▸ YOUR INSTRUCTIONS:
Only one span of the listing below should come back. It runs from the line with "Les actions de préférence" through the line with "actions, notamment les", and each of its lines must be reproduced exactly.

▸ DATA TO PROCESS:
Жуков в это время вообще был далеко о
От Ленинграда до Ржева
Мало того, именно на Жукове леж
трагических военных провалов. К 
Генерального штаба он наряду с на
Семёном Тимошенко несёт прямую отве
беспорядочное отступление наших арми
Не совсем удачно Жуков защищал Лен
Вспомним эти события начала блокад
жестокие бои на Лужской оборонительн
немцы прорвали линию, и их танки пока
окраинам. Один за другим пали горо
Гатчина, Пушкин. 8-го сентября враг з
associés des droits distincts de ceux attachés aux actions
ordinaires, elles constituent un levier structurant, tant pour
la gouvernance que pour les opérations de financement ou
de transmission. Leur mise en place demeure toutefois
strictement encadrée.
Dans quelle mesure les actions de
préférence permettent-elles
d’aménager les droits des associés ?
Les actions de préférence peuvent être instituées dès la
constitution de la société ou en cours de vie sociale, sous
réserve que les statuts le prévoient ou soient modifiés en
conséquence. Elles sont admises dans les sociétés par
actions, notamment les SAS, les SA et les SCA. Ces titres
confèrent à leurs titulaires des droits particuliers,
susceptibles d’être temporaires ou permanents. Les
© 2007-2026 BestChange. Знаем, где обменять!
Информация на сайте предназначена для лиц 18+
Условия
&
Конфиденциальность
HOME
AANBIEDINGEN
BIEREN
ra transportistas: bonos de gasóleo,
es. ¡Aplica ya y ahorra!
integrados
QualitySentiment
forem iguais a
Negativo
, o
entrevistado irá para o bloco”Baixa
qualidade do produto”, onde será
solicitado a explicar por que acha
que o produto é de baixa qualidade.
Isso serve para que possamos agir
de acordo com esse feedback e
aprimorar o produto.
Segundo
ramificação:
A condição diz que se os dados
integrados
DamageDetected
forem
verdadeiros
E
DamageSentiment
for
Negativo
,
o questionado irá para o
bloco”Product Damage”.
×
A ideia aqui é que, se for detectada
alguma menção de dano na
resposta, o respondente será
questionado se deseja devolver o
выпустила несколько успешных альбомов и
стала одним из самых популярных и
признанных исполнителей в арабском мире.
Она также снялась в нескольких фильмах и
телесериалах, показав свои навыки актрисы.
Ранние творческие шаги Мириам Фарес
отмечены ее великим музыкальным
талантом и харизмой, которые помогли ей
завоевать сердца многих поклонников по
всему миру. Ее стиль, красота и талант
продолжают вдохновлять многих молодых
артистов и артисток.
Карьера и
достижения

▸ SOLUTION TO THIS TASK:
Les actions de préférence peuvent être instituées dès la
constitution de la société ou en cours de vie sociale, sous
réserve que les statuts le prévoient ou soient modifiés en
conséquence. Elles sont admises dans les sociétés par
actions, notamment les SAS, les SA et les SCA. Ces titres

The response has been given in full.